Exercise details:
Starting at the top line, print the entries below exactly as they are and skip every picture.

** Opening Provided data block **

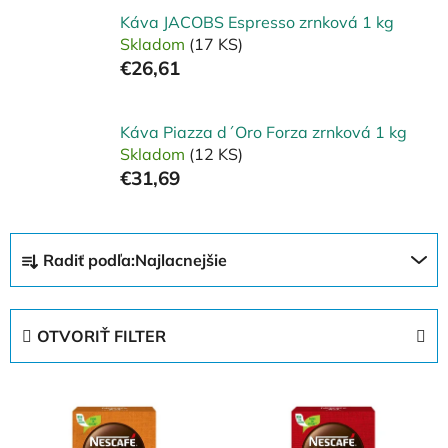
Káva JACOBS Espresso zrnková 1 kg
Skladom
(17 KS)
€26,61
Káva Piazza d´Oro Forza zrnková 1 kg
Skladom
(12 KS)
€31,69
R
Radiť podľa:
Najlacnejšie
a
d
e
OTVORIŤ FILTER
n
i
V
e
ý
p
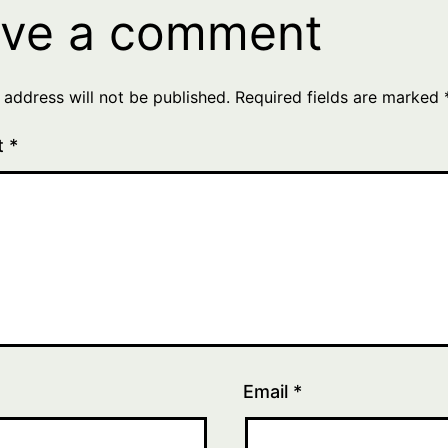
ve a comment
 address will not be published.
Required fields are marked
t
*
Email
*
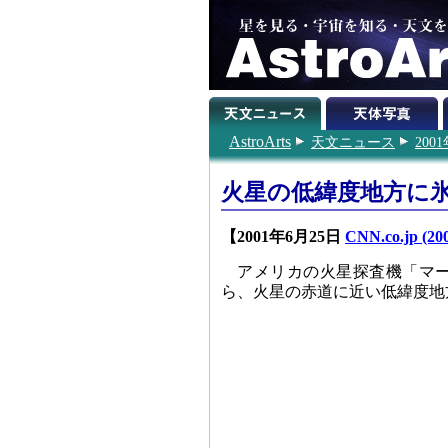
AstroArts
天文ニュース
200
火星の低緯度地方に
【2001年6月25日
CNN.co.jp (200
アメリカの火星探査機「マ
ら、火星の赤道に近い低緯度地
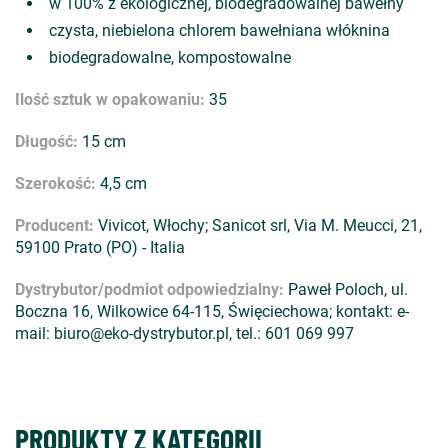
w 100% z ekologicznej, biodegradowalnej bawełny
czysta, niebielona chlorem bawełniana włóknina
biodegradowalne, kompostowalne
Ilość sztuk w opakowaniu:
35
Długość:
15 cm
Szerokość:
4,5 cm
Producent:
Vivicot, Włochy; Sanicot srl, Via M. Meucci, 21,
59100 Prato (PO) - Italia
Dystrybutor/podmiot odpowiedzialny:
Paweł Poloch, ul.
Boczna 16, Wilkowice 64-115, Święciechowa; kontakt: e-
mail: biuro@eko-dystrybutor.pl, tel.: 601 069 997
PRODUKTY Z KATEGORII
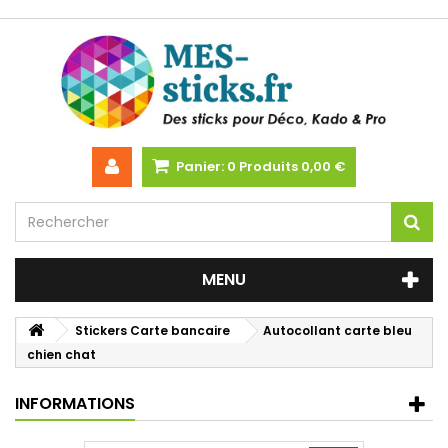
Panier:
0
Produits
0,00 €
MENU
Stickers Carte bancaire
Autocollant carte bleu
chien chat
INFORMATIONS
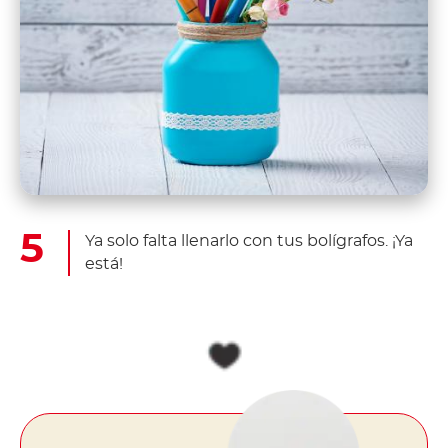
Ya solo falta llenarlo con tus bolígrafos. ¡Ya
está!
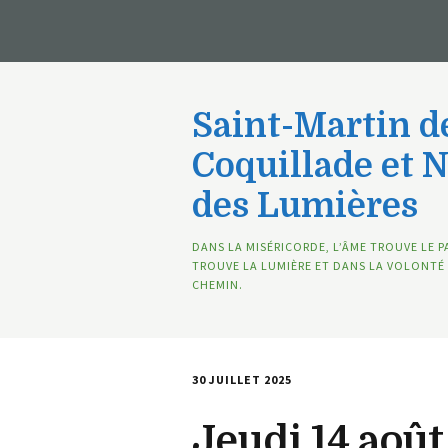
Saint-Martin de
Coquillade et 
des Lumières
DANS LA MISÉRICORDE, L’ÂME TROUVE LE P
TROUVE LA LUMIÈRE ET DANS LA VOLONTÉ 
CHEMIN.
30 JUILLET 2025
Jeudi 14 août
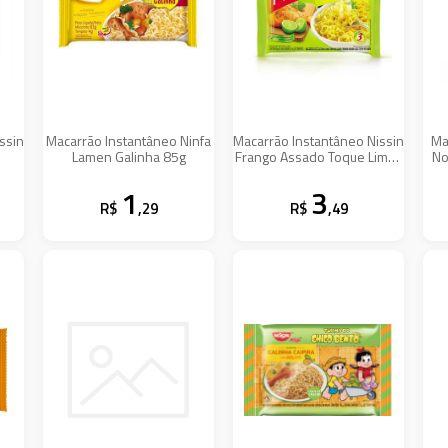
ssin
Macarrão Instantâneo Ninfa
Macarrão Instantâneo Nissin
Ma
Lamen Galinha 85g
Frango Assado Toque Limão
No
85g
1
3
R$
,29
R$
,49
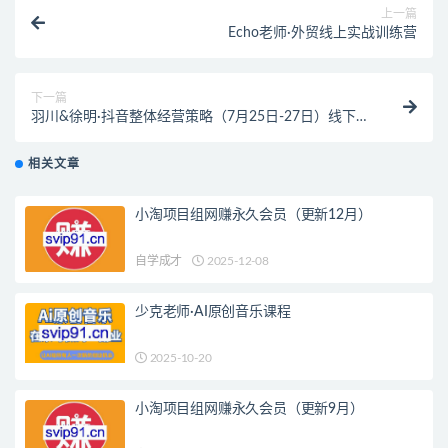
上一篇
Echo老师·外贸线上实战训练营
下一篇
羽川&徐明·抖音整体经营策略（7月25日-27日）线下录
音课
相关文章
小淘项目组网赚永久会员（更新12月）
自学成才
2025-12-08
少克老师·AI原创音乐课程
2025-10-20
小淘项目组网赚永久会员（更新9月）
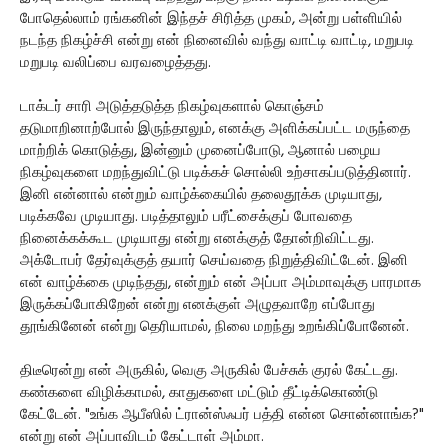
போதெல்லாம் ரங்கனின் இந்தச் சிரித்த முகம், அன்று பள்ளியில்
நடந்த நிகழ்ச்சி என்று என் நினைவில் வந்து வாட்டி வாட்டி, மறுபடி
மறுபடி வலிப்பை வரவழைத்தது.
டாக்டர் சாரி அடுத்தடுத்த நிகழ்வுகளால் கொஞ்சம்
தடுமாறினாற்போல் இருந்தாலும், எனக்கு அளிக்கப்பட்ட மருந்தை
மாற்றிக் கொடுத்து, இன்னும் முனைப்போடு, ஆனால் பழைய
நிகழ்வுகளை மறந்துவிட்டு படிக்கச் சொல்லி உற்சாகப்படுத்தினார்.
இனி என்னால் என்றும் வாழ்க்கையில் தலைதூக்க முடியாது,
படிக்கவே முடியாது. படித்தாலும் பரீட்சைக்குப் போவதை
நினைக்கக்கூட முடியாது என்று எனக்குத் தோன்றிவிட்டது.
அக்டோபர் தேர்வுக்குத் தயார் செய்வதை நிறுத்திவிட்டேன். இனி
என் வாழ்க்கை முடிந்தது, என்றும் என் அப்பா அம்மாவுக்கு பாரமாக
இருக்கப்போகிறேன் என்று எனக்குள் அழுதவாறே எப்போது
தூங்கினேன் என்று தெரியாமல், நிலை மறந்து உறங்கிப்போனேன்.
திடீரென்று என் அருகில், வெகு அருகில் பேச்சுக் குரல் கேட்டது.
கண்களை விழிக்காமல், காதுகளை மட்டும் தீட்டிக்கொண்டு
கேட்டேன். "உங்க ஆபீஸில் ட்ரான்ஸ்ஃபர் பத்தி என்ன சொன்னாங்க?"
என்று என் அப்பாவிடம் கேட்டாள் அம்மா.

** Closing Provided data block **

Your response:
Káva JACOBS Espresso zrnková 1 kg
Skladom
(17 KS)
€26,61
Káva Piazza d´Oro Forza zrnková 1 kg
Skladom
(12 KS)
€31,69
R
Radiť podľa:
Najlacnejšie
a
d
e
OTVORIŤ FILTER
n
i
V
e
ý
p
ve a comment
 address will not be published.
Required fields are marked
t
*
Email
*
AstroArts
天文ニュース
200
火星の低緯度地方に
【2001年6月25日
CNN.co.jp (200
アメリカの火星探査機「マ
ら、火星の赤道に近い低緯度地
w 100% z ekologicznej, biodegradowalnej bawełny
czysta, niebielona chlorem bawełniana włóknina
biodegradowalne, kompostowalne
Ilość sztuk w opakowaniu:
35
Długość:
15 cm
Szerokość:
4,5 cm
Producent:
Vivicot, Włochy; Sanicot srl, Via M. Meucci, 21,
59100 Prato (PO) - Italia
Dystrybutor/podmiot odpowiedzialny:
Paweł Poloch, ul.
Boczna 16, Wilkowice 64-115, Święciechowa; kontakt: e-
mail: biuro@eko-dystrybutor.pl, tel.: 601 069 997
PRODUKTY Z KATEGORII
Panier:
0
Produits
0,00 €
MENU
Stickers Carte bancaire
Autocollant carte bleu
chien chat
INFORMATIONS
Ya solo falta llenarlo con tus bolígrafos. ¡Ya
está!
Saint-Martin de
Coquillade et 
des Lumières
DANS LA MISÉRICORDE, L’ÂME TROUVE LE P
TROUVE LA LUMIÈRE ET DANS LA VOLONTÉ 
CHEMIN.
30 JUILLET 2025
Jeudi 14 août
ssin
Macarrão Instantâneo Ninfa
Macarrão Instantâneo Nissin
Ma
Lamen Galinha 85g
Frango Assado Toque Limão
No
85g
1
3
R$
,29
R$
,49
上一篇
Echo老师·外贸线上实战训练营
下一篇
羽川&徐明·抖音整体经营策略（7月25日-27日）线下录
音课
相关文章
小淘项目组网赚永久会员（更新12月）
自学成才
2025-12-08
少克老师·AI原创音乐课程
2025-10-20
小淘项目组网赚永久会员（更新9月）
போதெல்லாம் ரங்கனின் இந்தச் சிரித்த முகம், அன்று பள்ளியில்
நடந்த நிகழ்ச்சி என்று என் நினைவில் வந்து வாட்டி வாட்டி, மறுபடி
மறுபடி வலிப்பை வரவழைத்தது.
டாக்டர் சாரி அடுத்தடுத்த நிகழ்வுகளால் கொஞ்சம்
தடுமாறினாற்போல் இருந்தாலும், எனக்கு அளிக்கப்பட்ட மருந்தை
மாற்றிக் கொடுத்து, இன்னும் முனைப்போடு, ஆனால் பழைய
நிகழ்வுகளை மறந்துவிட்டு படிக்கச் சொல்லி உற்சாகப்படுத்தினார்.
இனி என்னால் என்றும் வாழ்க்கையில் தலைதூக்க முடியாது,
படிக்கவே முடியாது. படித்தாலும் பரீட்சைக்குப் போவதை
நினைக்கக்கூட முடியாது என்று எனக்குத் தோன்றிவிட்டது.
அக்டோபர் தேர்வுக்குத் தயார் செய்வதை நிறுத்திவிட்டேன். இனி
என் வாழ்க்கை முடிந்தது, என்றும் என் அப்பா அம்மாவுக்கு பாரமாக
இருக்கப்போகிறேன் என்று எனக்குள் அழுதவாறே எப்போது
தூங்கினேன் என்று தெரியாமல், நிலை மறந்து உறங்கிப்போனேன்.
திடீரென்று என் அருகில், வெகு அருகில் பேச்சுக் குரல் கேட்டது.
கண்களை விழிக்காமல், காதுகளை மட்டும் தீட்டிக்கொண்டு
கேட்டேன். "உங்க ஆபீஸில் ட்ரான்ஸ்ஃபர் பத்தி என்ன சொன்னாங்க?"
என்று என் அப்பாவிடம் கேட்டாள் அம்மா.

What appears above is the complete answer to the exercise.